Ideas have their time of being useful, before they are superseded by better ideas. That gloomy old sod in Ecclesiastes had it wrong: there are new things under the sun, human ingenuity & curiosity being what they are. Thus sail gives way to steam; the horse is replaced by the car & the tractor; the piano in the parlour becomes the Victrola, then the radio, finally the TV; the typewriter yields its place to the computer, & so on. Ours is an energetic & restless species, forever thinking up new things to do, & better ways to do them. The only time bad ideas manage to linger (and most would agree mercury was a very, very bad idea) is when people or classes of people have a financial interest in hanging on to them.

The use of coal to generate electric power is in my view one such idea. Coal is organic matter, compacted under colossal pressures over many millions of years. In the process of its formation other materials leach into it. These include metals such as iron, lead, mercury. When you burn coal on a small scale, as our Mesopotamian ancestors did while teaching themselves metallurgy, this may not matter too much. On an industrial scale, it does. Antiquity records no cases of Down’s Syndrome, which earlier times called Mongolism. The first cases noted occur in clusters around four principal locations in mid-19th century England : London, Birmingham, Manchester, Newcastle. (For some reason our primary school teachers, when they were instructing us about the wonders of the Industrial Revolution, neglected to mention this.) Advocates of unrestricted growth may dismiss facts like these as mere coincidence; modern epidemiology does not. Coal has always been helpful & necessary in small, local usage, but has proved disastrous when burned on a large scale. Coal is good for humanity in much the same way as phythosphora infestans was good for it in 1840s Ireland. A handful of wealthy landowners suddenly found their fields free of people so that they could begin more profitably grazing sheep & cattle. A million Irish men & women died, millions more fled to the New World, but this, in the Conservative view, was a small price to pay.

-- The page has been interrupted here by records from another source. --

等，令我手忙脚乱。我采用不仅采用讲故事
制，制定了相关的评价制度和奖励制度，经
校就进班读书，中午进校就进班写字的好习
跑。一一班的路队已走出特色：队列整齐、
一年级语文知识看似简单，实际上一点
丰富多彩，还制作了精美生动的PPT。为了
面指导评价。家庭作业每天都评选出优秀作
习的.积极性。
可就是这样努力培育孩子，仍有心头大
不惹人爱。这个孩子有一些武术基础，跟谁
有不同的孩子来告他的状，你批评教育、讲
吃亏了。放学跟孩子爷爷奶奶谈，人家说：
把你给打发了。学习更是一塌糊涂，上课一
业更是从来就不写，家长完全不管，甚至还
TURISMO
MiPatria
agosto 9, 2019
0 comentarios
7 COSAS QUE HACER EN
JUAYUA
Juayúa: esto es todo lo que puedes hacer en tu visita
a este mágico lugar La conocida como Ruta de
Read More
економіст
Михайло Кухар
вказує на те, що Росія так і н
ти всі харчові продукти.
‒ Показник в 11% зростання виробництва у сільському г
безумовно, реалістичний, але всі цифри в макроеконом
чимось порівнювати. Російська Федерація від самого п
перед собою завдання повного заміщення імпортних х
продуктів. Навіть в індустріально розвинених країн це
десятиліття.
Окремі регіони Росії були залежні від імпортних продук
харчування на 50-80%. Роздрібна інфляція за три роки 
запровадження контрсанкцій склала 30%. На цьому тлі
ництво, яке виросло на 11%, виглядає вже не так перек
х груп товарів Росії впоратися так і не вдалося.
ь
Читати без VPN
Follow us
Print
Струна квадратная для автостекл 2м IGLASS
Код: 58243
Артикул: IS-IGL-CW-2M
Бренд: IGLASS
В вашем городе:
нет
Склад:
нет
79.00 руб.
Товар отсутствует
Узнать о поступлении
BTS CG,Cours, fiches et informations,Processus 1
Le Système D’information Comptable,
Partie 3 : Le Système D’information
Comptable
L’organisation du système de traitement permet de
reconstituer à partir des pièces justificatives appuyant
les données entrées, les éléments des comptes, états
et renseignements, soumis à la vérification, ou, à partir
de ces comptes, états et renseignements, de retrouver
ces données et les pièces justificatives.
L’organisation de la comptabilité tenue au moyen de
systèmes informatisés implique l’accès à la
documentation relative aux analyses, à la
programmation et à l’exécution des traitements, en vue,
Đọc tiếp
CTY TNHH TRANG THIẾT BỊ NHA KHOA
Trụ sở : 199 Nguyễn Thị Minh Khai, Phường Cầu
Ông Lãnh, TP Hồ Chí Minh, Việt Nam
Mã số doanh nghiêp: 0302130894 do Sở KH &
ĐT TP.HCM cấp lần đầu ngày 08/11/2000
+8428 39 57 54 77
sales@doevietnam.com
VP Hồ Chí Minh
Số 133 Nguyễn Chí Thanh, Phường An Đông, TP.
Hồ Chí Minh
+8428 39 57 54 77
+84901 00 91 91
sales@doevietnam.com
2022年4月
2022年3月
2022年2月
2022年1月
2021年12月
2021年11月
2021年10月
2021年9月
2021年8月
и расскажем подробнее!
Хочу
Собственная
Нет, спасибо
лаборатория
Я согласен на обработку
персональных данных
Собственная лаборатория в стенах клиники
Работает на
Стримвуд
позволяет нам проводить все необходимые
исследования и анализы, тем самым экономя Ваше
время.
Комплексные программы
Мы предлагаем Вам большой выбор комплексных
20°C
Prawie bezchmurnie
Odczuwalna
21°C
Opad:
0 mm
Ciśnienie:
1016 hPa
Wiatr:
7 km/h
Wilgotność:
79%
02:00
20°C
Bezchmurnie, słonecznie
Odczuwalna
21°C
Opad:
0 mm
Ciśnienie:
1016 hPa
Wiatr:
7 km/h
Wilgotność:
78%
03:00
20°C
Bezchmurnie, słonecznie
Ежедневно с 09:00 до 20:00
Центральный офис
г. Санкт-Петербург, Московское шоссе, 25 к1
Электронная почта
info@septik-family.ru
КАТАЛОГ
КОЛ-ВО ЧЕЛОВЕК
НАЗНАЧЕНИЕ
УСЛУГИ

Australia has sunlight the way the Arabs have sand, or the Canadians water. We should not be burning a single gramme of coal to produce electricity; should in fact have stopped this silly habit decades ago. We have the scientists, we have the manufacturing capacity, we have a huge & growing pool of unemployed needing something useful to do with their lives. Every building in this country should by now be solar-powered. We could also be building up an export market, shipping this technology to parts of the world where electric power could make a huge difference. All it takes is political will & a new degree of honesty among the leaders of the major parties.

Instead, our grandchildren will remember us as those fools who kept pumping poison into the planet’s veins & arteries. Not only to we continue to cling to an idea whose time has long passed, we’re not even very good at it, our electric power being among the developed world’s most expensive. A pox on all their houses!